Каждый день после завтрака строго до обеда Холмский занимался у себя в кабинете, считая, что утро - лучшая часть дня. Послеобеденное время он проводил по-разному. Изредка ездил по делам на службу, в математический институт имени Стеклова, иногда бывал на московских конференциях, иногда просто ходил по музеям, предлагая в этом случае поучаствовать и мне. Зато вечерами мы предавались совместным беседам. Телевизора у Холмского не было, потому что телевизор он считал вреднейшим изобретением человечества и самым пустым времяпровождением, какое только может избрать для себя праздный человек. Зато беседы он обожал. Он заваривал великолепный кофе, который перед этим долго и любовно молол ручной кофемолкой, набивал свою черную трубку ароматным табаком "Амфора", задумчиво смотрел в вечернее окно и размышлял вслух. Для полной идиллии не хватало только камина.
Во время подобных бесед я понял одну из причин, по которой ему понадобился жилец в его собственной квартире: ему порой нужно было просто высказаться, но высказываться пустым стенам - это уже сумасшествие. А так он мог выглянуть из своей комнаты и, увидев в гостиной меня, читающего газету, тут же запросто выйти и сказать:
- Нет, вы только послушайте, Валерий: "Простучали тяжелые сапоги Марка по мозаике..." - что вы на это скажете?
- Это из Булгакова? Что скажу? - говорил я, неохотно отрываясь от своих "Московских известий", - Что Марк грузен, каким он и описан у Булгакова. А что можно еще добавить сверх этого?
- Но как вам нравятся "тяжелые сапоги" Марка? Ведь кто такой кентурион Марк? Это же вам не петлюровский наказной атаман, и дело происходит не лютым киевским февралем, а в пышущем вечным жаром Иерусалиме! Как мог этот Марк быть обут в "тяжелые сапоги"? Да на той жаре он сварил бы себе ноги в первые же полчаса! Нет, явно здесь у Михаила Афанасьевича нестыковочка получается...
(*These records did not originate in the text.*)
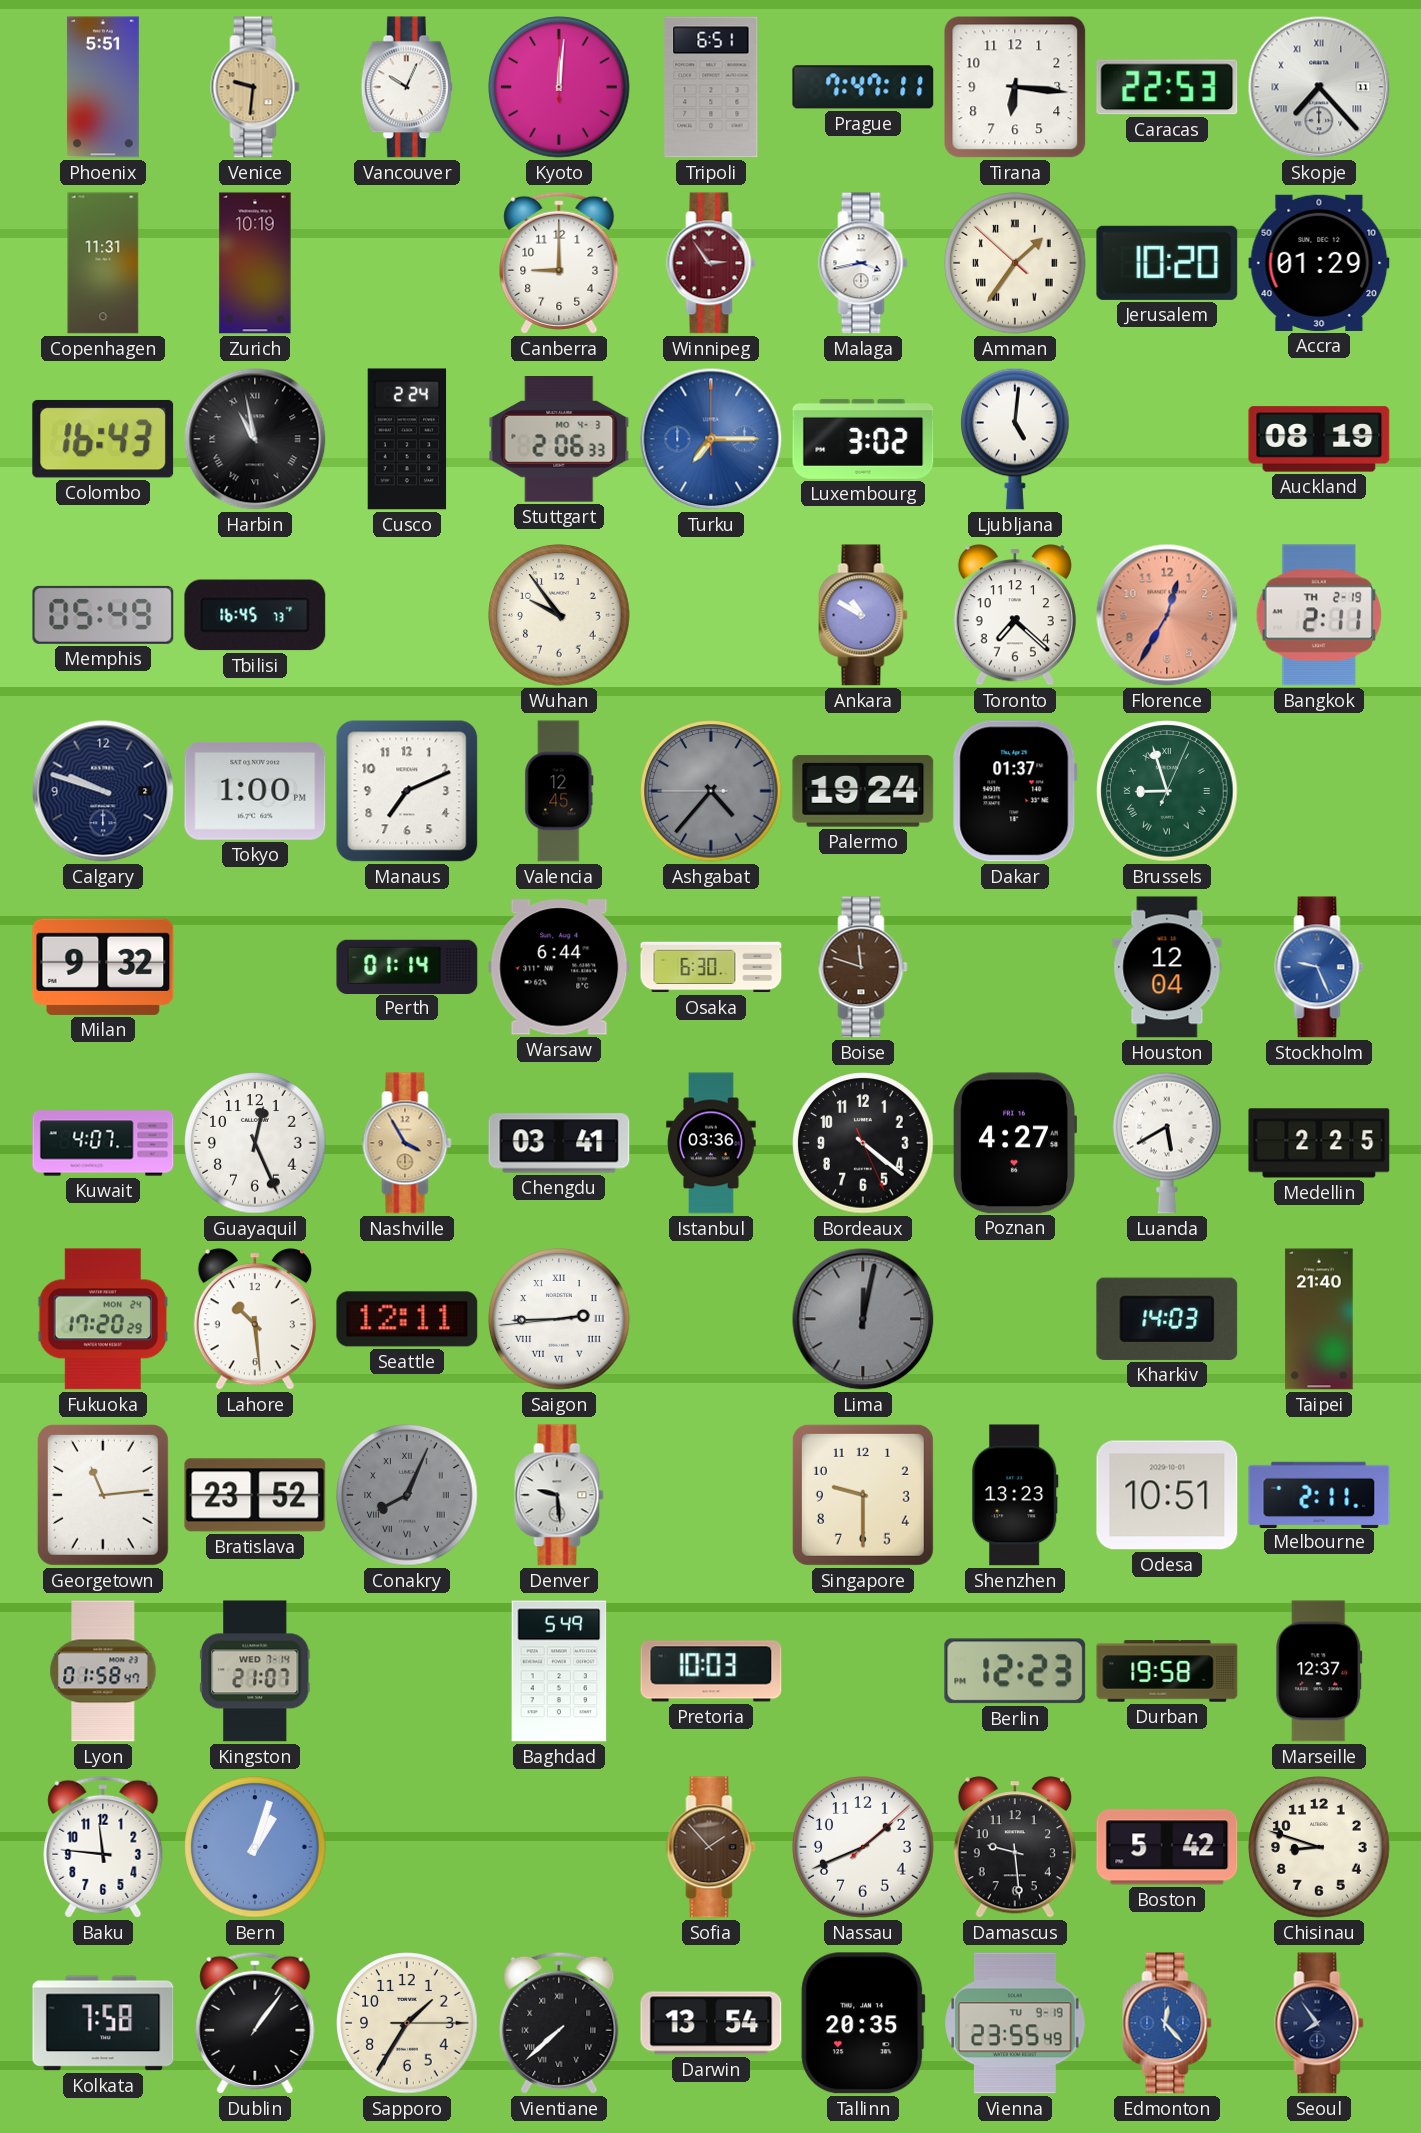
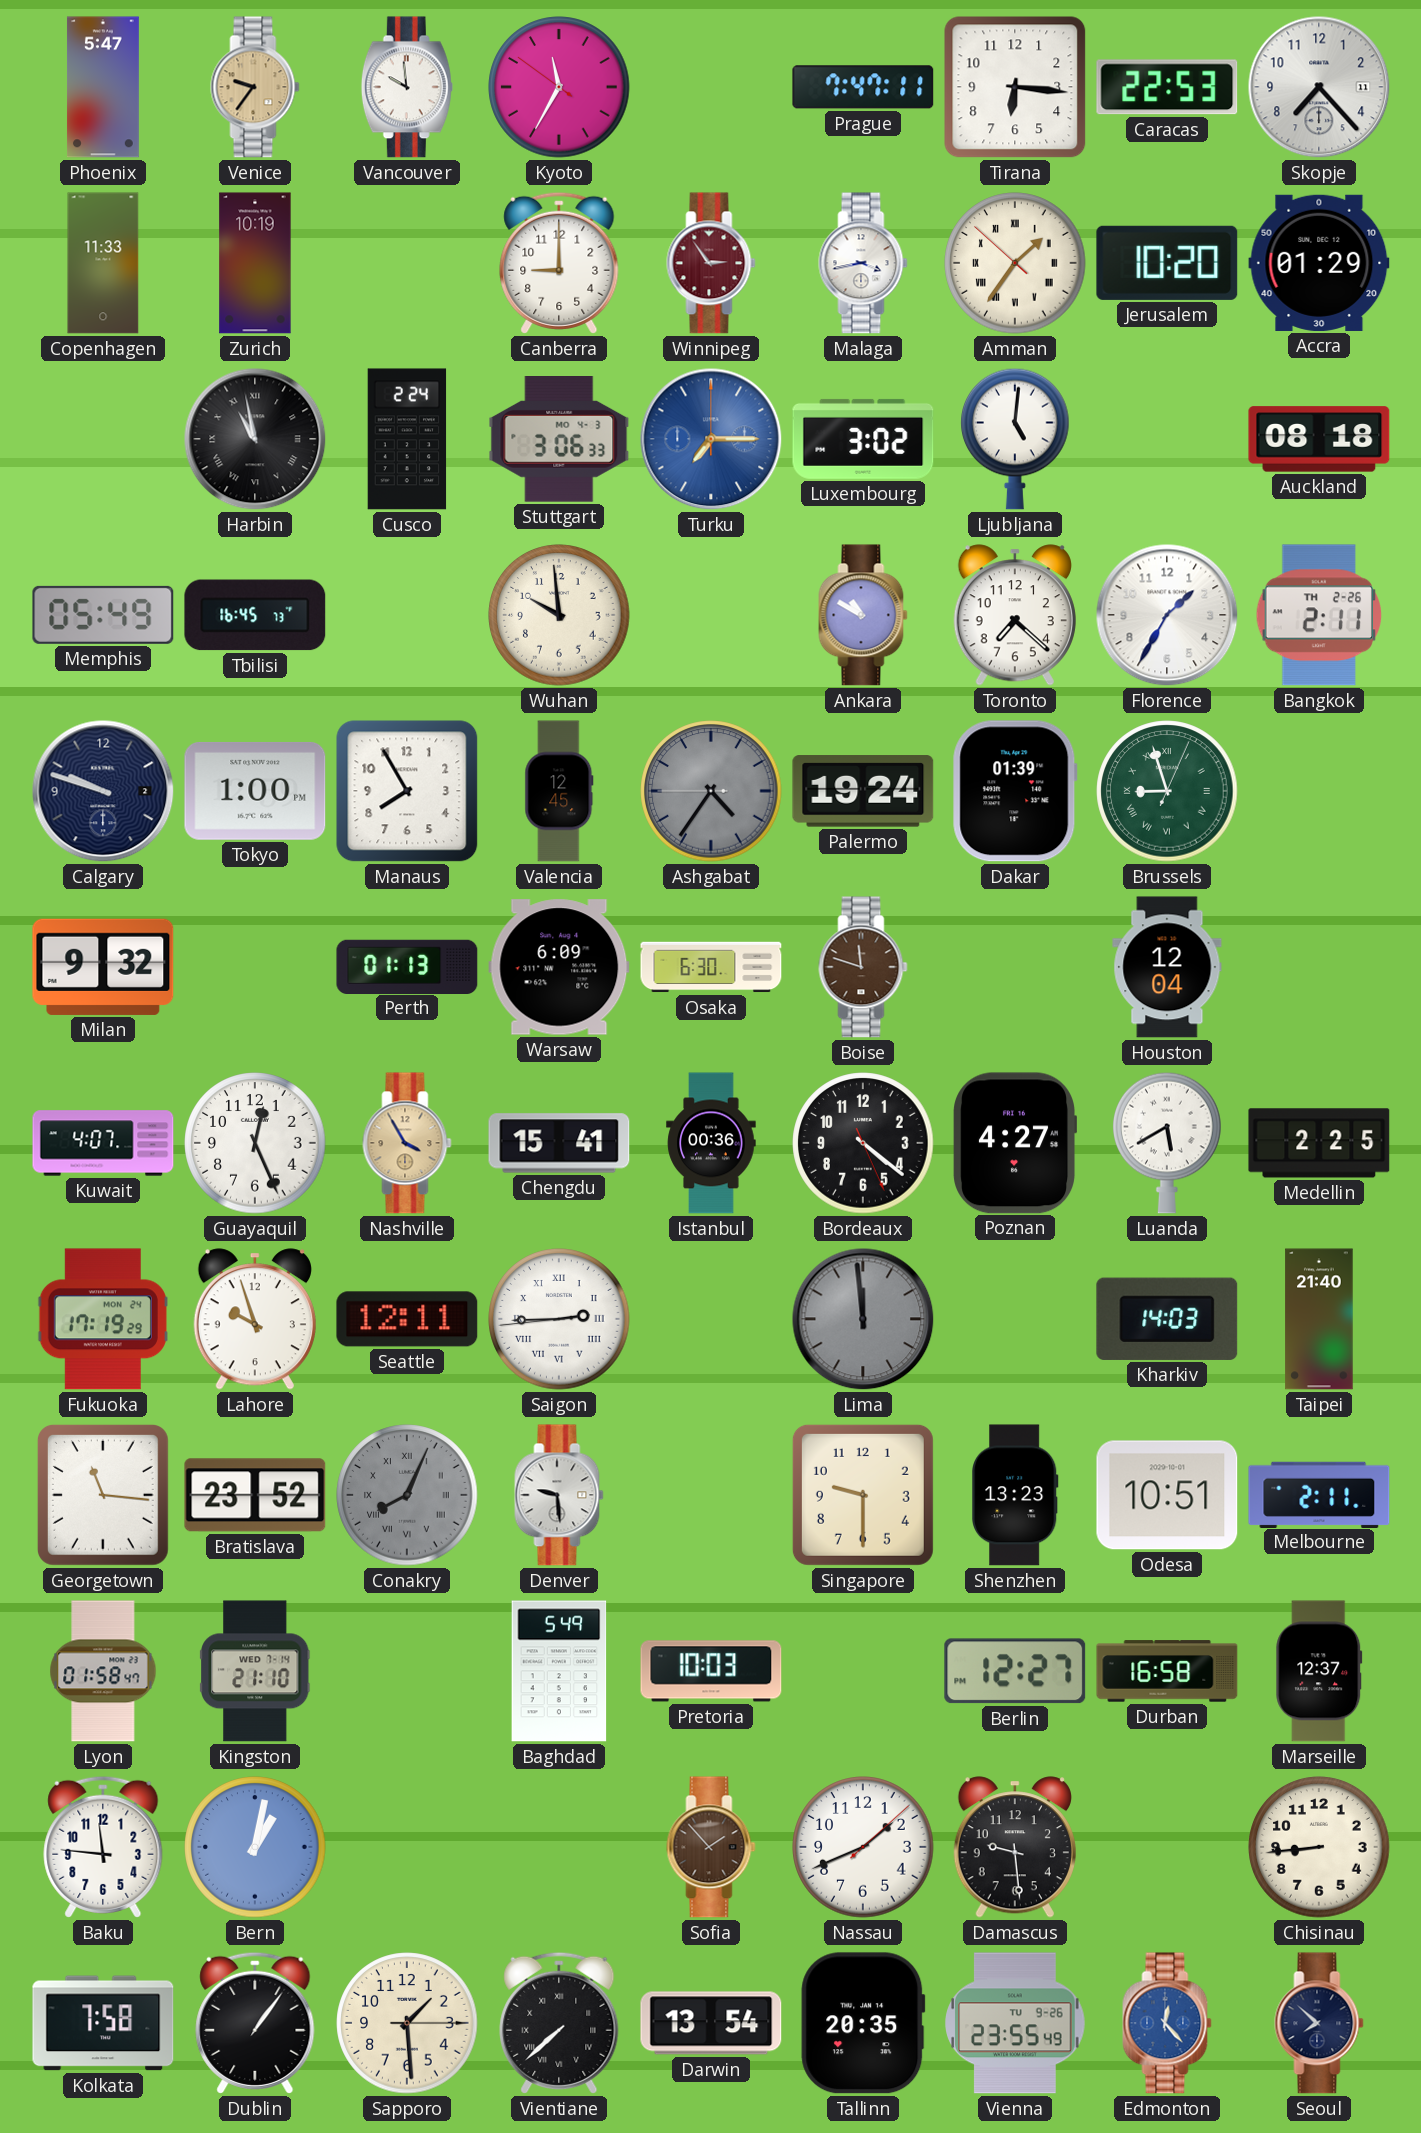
Phoenix: 5:51 -> 5:47
Venice: 9:31 -> 9:36
Vancouver: 10:04 -> 9:59
Kyoto: 12:01 -> 11:34
Tripoli: 6:51 -> none
Skopje numerals: Roman -> Arabic
Copenhagen: 11:31 -> 11:33
Colombo: 16:43 -> none
Stuttgart: 2:06 -> 3:06
Auckland: 08:19 -> 08:18
Wuhan: 9:54 -> 9:59
Florence: 12:35 -> 1:35
Florence dial: salmon -> white
Bangkok date: TH 2-19 -> TH 2-26
Manaus: 7:11 -> 7:55
Ashgabat: 4:36 -> 4:35
Dakar: 01:37 -> 01:39
Perth: 01:14 -> 01:13
Warsaw: 6:44 -> 6:09
Stockholm: 9:26 -> none
Chengdu: 03:41 -> 15:41
Istanbul: 03:36 -> 00:36
Fukuoka: 17:20 -> 17:19
Lahore: 10:29 -> 9:57
Lima: 12:02 -> 11:59
Georgetown: 11:14 -> 11:16
Kingston: 21:07 -> 21:10
Berlin: 12:23 -> 12:27
Durban: 19:58 -> 16:58
Bern: 1:03 -> 1:02
Boston: 5:42 -> none
Chisinau: 8:48 -> 8:44
Sapporo: 1:35 -> 1:29
Vienna date: TU 9-19 -> TU 9-26
Seoul: 7:54 -> 7:52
Но иногда, когда он бывал более словоохотлив, чем обыкновенно, он был прекрасным рассказчиком. Именно из таких бесед я довольно скоро узнал о его необычном хобби - хобби детектива-консультанта.
- Все дело в особом свойстве моей фотографической памяти и патологическом стремлении привести окружающие предметы в какую-то строгую систему, - начал как-то он очередной свой разговор на эту тему. - У меня фотографическая память художника; жизнь запоминается мне ясными фотокартинками, между которыми ничего нет. Но они достаточно часты, чтобы собрать из них кинофильм моей жизни. Вот вы помните, например, в чем именно были червонцы из повести Гоголя "Портрет"? Нет, конечно! А я помню! Они были завернуты в плотную синюю бумагу, и лежали столбиками в холщевых мешочках, на каждом из которых было выставлено: "1000 червонных"!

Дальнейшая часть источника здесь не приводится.